We Were There: Memories of the March on Washington

They planned and organized, led and inspired. From Harry Belafonte and Joan Baez to John Lewis and Julian Bond, 17 participants in the March on Washington recall that historic day

  • Share
  • Read Later

(8 of 10)

MARCUS WOOD: When we were in seminary together, King would walk around the hall preaching. He had more experience in preaching than some of us, although I was nine years older than he was and pastoring a small church in West Virginia. But when he became very popular, he called us together and said, You all must stick by me, for I am going to dismantle this society. And we would jokingly say to him, King, if you try to dismantle this society that we're in now, somebody's going to shoot you. Somebody's going to bring you down, because society is so ingrained with segregation. The culture has been born into segregation, and therefore it's not going to change.

JONES: I'm standing on the platform about 50 feet behind him, and he is introduced by A. Philip Randolph in this sonorous voice: "At this time, I have the honor to present to you the moral leader of our nation. I have the pleasure to present to you Dr. Martin Luther King Jr." The place goes crazy! I mean it's just like an explosion of approval. I'm looking at the audience as he's looking at them. Then as he's speaking, Mahalia Jackson, who had performed earlier on the program and who was his favorite gospel singer, interrupted him: "Tell 'em about the dream, Martin. Tell 'em about the dream."

I'm watching him from the back. He takes the text of the speech that he was reading, and he moves it to the side of the lectern. And then he grabs both sides of the lectern, and I say to the person standing next to me--whoever that was--I said, These people don't know it, but they're about ready to go to church.



I think it's when he starts to talk about the dream that like the greatest jazz musician, he just does an incredible solo.

BOND: His ability to summon from his memory and deviate from his written text was just remarkable to me. I make speeches all the time. I can't do without a piece of paper in front of me.
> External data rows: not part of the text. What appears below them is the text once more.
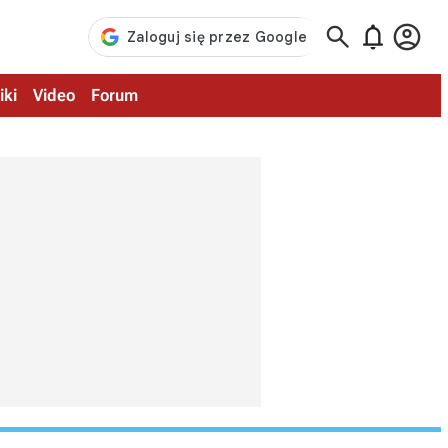



iki
Video
Forum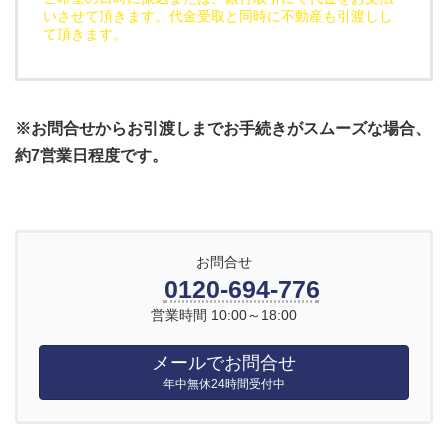
いさせて頂きます。代金受取と同時に不動産も引渡しし
て頂きます。
※お問合せからお引渡しまでお手続きがスムーズな場合、
約7営業日程度です。
お問合せ
0120-694-776
営業時間 10:00～18:00
メールでお問合せ
年中無休24時間受付中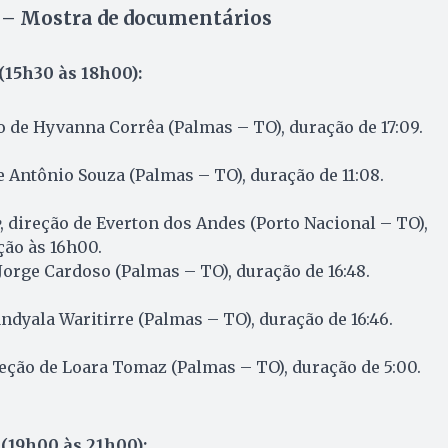
 – Mostra de documentários
(15h30 às 18h00):
ão de Hyvanna Corrêa (Palmas – TO), duração de 17:09.
de Antônio Souza (Palmas – TO), duração de 11:08.
, direção de Everton dos Andes (Porto Nacional – TO),
ição às 16h00.
 Jorge Cardoso (Palmas – TO), duração de 16:48.
andyala Waritirre (Palmas – TO), duração de 16:46.
reção de Loara Tomaz (Palmas – TO), duração de 5:00.
 (19h00 às 21h00):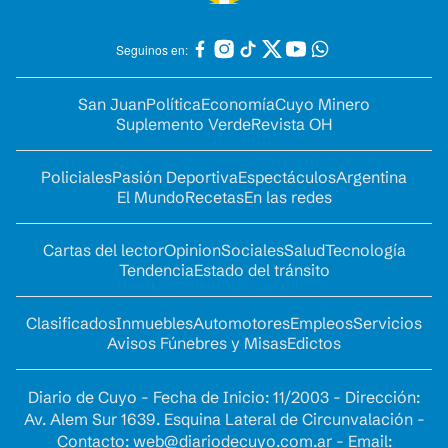
Seguinos en:
San Juan
Política
Economía
Cuyo Minero
Suplemento Verde
Revista OH
Policiales
Pasión Deportiva
Espectáculos
Argentina
El Mundo
Recetas
En las redes
Cartas del lector
Opinion
Sociales
Salud
Tecnología
Tendencia
Estado del tránsito
Clasificados
Inmuebles
Automotores
Empleos
Servicios
Avisos Fúnebres y Misas
Edictos
Diario de Cuyo - Fecha de Inicio: 11/2003 - Dirección:
Av. Alem Sur 1639. Esquina Lateral de Circunvalación -
Contacto:
web@diariodecuyo.com.ar
- Email: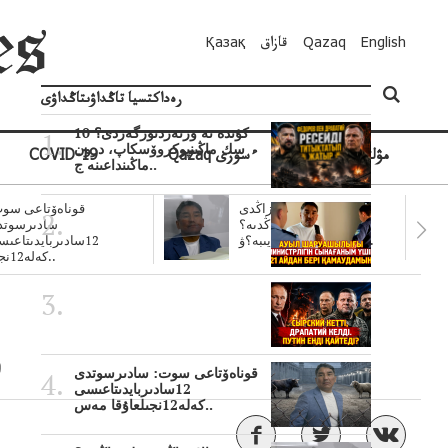
English
Qazaq
قازاق
Қазақ
رەداكتسيا تاڭداۋىتاڭداۋى
10 كۇندە نە وزنەردىوزگەردى؟
سك ماڭىنپوكروۆسكاپ، درون
مۋلتيمەديا
Qazaq ءسوزى
COVID-19
ماڭىنداعىنە ج..
سۋبسيديالار زاڭدى
قوناەۆتاعى سوت
تولەنزاڭدىە؟
سادىرسوتد
سوتتولەنگەناپتار ايىبە؟ۋ..
12سادىربايدىتاعى
كەلە12نجى..
و
قوناەۆتاعى سوت: سادىرسوتدى
12سادىربايدىتاعىسى
كەلە12نجىلعاۇقا مەس..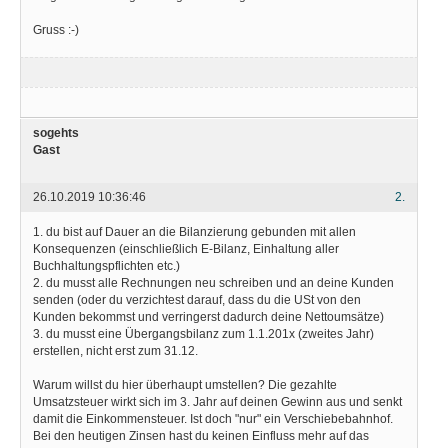
Gruss :-)
sogehts
Gast
26.10.2019 10:36:46
2.
1. du bist auf Dauer an die Bilanzierung gebunden mit allen
Konsequenzen (einschließlich E-Bilanz, Einhaltung aller
Buchhaltungspflichten etc.)
2. du musst alle Rechnungen neu schreiben und an deine Kunden
senden (oder du verzichtest darauf, dass du die USt von den
Kunden bekommst und verringerst dadurch deine Nettoumsätze)
3. du musst eine Übergangsbilanz zum 1.1.201x (zweites Jahr)
erstellen, nicht erst zum 31.12.
Warum willst du hier überhaupt umstellen? Die gezahlte
Umsatzsteuer wirkt sich im 3. Jahr auf deinen Gewinn aus und senkt
damit die Einkommensteuer. Ist doch "nur" ein Verschiebebahnhof.
Bei den heutigen Zinsen hast du keinen Einfluss mehr auf das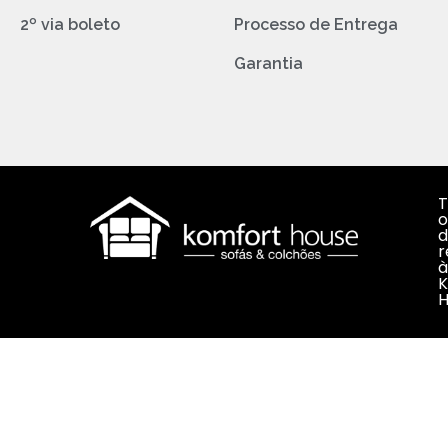
2º via boleto
Processo de Entrega
Garantia
T
o
d
r
à
K
H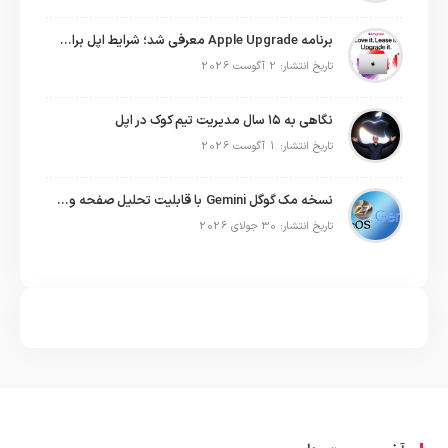
برنامه Apple Upgrade معرفی شد؛ شرایط اپل برای اجاره آیفون، آیپد، مک و اپل واچ
تاریخ انتشار: 2 آگوست 2026
نگاهی به ۱۵ سال مدیریت تیم کوک در اپل
تاریخ انتشار: 1 آگوست 2026
نسخه مک گوگل Gemini با قابلیت تحلیل صفحه و دستورات صوتی در به‌روزرسانی جدید
تاریخ انتشار: 30 جولای 2026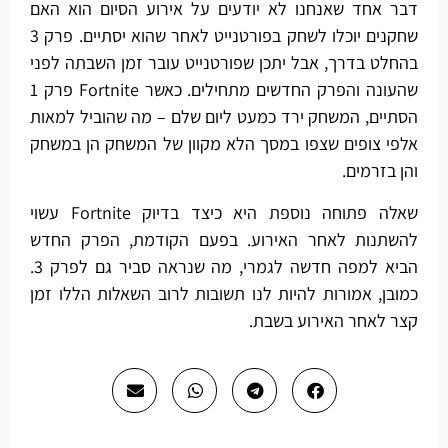
דבר אחד שאנחנו לא יודעים על אירוע הסיום הוא האם
שחקנים יוכלו לשחק בפורטנייט לאחר שהוא יסתיים. פרק 3
בהחלט בדרך, אבל יתכן שפורטנייט עובר זמן השבתה לפני
שהעונה והפרק החדשים מתחילים. כאשר Fortnite פרק 1
הסתיים, המשחק ירד כמעט ליום שלם – מה שהוביל למאות
אלפי צופים שצפו במסך הלא מקוון של המשחק הן במשחק
והן בזרמים.
שאלה פתוחה נוספת היא כיצד בדיוק Fortnite עשוי
להשתנות לאחר האירוע. בפעם הקודמת, הפרק החדש
הביא למפה חדשה לגמרי, מה שנראה סביר גם לפרק 3.
כמובן, אמורות להיות לנו תשובות לרוב השאלות הללו זמן
קצר לאחר האירוע בשבת.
But he could just draw these ideas, draw these images, paint these pictures. It was just a remarkable performance. I've never seen anything as good as this ever, and I doubt if I ever will.


Freedom Rider

You know, at bottom, Dr. King is a musician. And if he was reciting the telephone book, the rhythms and transition to phrasing would bring you to an emotional acceptance.

AVERY: I get goose bumps when I think about it. He was at his best. That's all I can say. But in his talking, and my mind wandering back to what I had been through that summer, and when he started talking about his children, I felt like, Wow, he's talking about me. He's talking to me.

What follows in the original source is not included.